■ Task prompt: Go through the entries below and say how many lines hold the word "Aftenposten". Nothing else is needed.

*** Opening of Extracted information ***

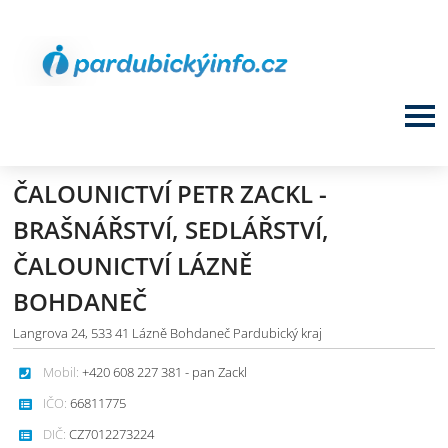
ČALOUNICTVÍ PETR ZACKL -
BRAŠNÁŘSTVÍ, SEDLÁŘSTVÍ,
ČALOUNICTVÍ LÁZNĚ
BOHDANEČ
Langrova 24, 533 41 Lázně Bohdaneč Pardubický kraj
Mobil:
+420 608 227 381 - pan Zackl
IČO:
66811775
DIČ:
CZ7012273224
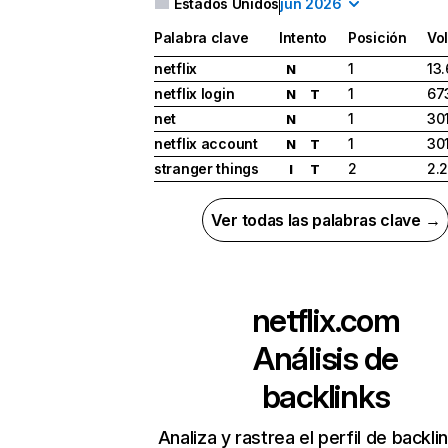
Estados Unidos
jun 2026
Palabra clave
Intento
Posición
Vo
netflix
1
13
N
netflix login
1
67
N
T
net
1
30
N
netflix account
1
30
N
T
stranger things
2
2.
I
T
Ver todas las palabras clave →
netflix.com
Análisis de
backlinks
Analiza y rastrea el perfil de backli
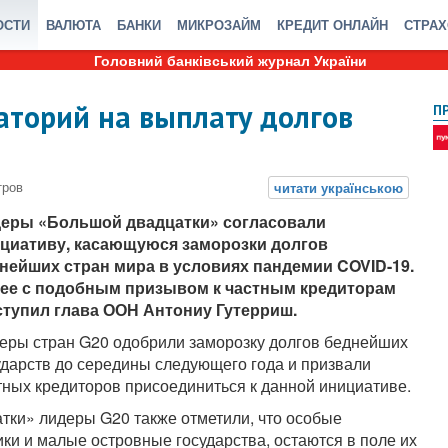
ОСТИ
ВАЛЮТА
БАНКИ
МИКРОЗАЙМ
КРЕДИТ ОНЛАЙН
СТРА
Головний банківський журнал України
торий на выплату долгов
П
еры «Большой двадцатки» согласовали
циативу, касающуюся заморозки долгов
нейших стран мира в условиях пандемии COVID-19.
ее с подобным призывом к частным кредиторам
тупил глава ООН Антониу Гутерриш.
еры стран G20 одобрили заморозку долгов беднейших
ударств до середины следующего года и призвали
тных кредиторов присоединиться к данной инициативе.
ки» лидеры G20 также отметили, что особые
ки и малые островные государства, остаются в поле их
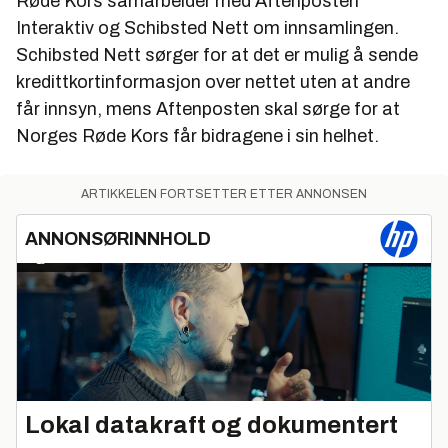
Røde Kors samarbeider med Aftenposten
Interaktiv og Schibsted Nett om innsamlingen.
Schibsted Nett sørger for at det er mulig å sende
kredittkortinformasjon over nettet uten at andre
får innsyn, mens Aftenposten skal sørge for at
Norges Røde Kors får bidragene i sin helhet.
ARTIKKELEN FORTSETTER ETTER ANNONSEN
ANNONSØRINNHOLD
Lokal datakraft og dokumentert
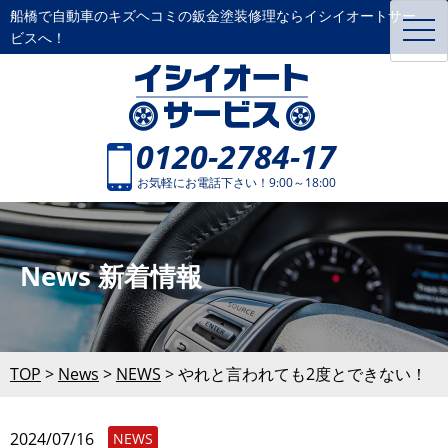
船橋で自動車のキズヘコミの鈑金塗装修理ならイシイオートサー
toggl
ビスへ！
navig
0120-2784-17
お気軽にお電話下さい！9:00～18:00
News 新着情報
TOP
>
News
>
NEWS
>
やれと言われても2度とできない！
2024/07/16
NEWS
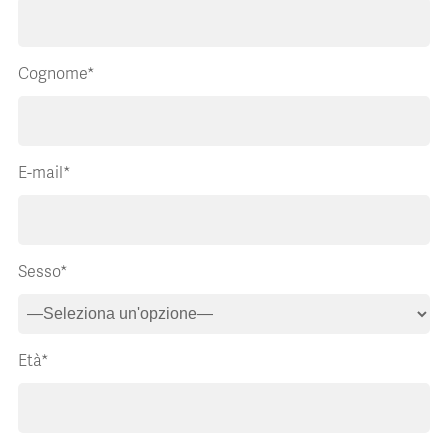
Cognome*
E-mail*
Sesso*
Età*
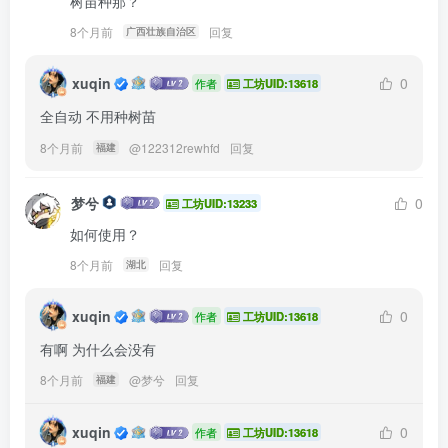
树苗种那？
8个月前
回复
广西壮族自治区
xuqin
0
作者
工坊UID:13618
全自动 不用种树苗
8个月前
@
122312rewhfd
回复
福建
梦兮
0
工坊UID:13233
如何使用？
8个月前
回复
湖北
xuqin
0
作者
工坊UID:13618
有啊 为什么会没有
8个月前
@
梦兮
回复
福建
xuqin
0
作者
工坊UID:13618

*** Close of Extracted information ***

■ Output for this task: 2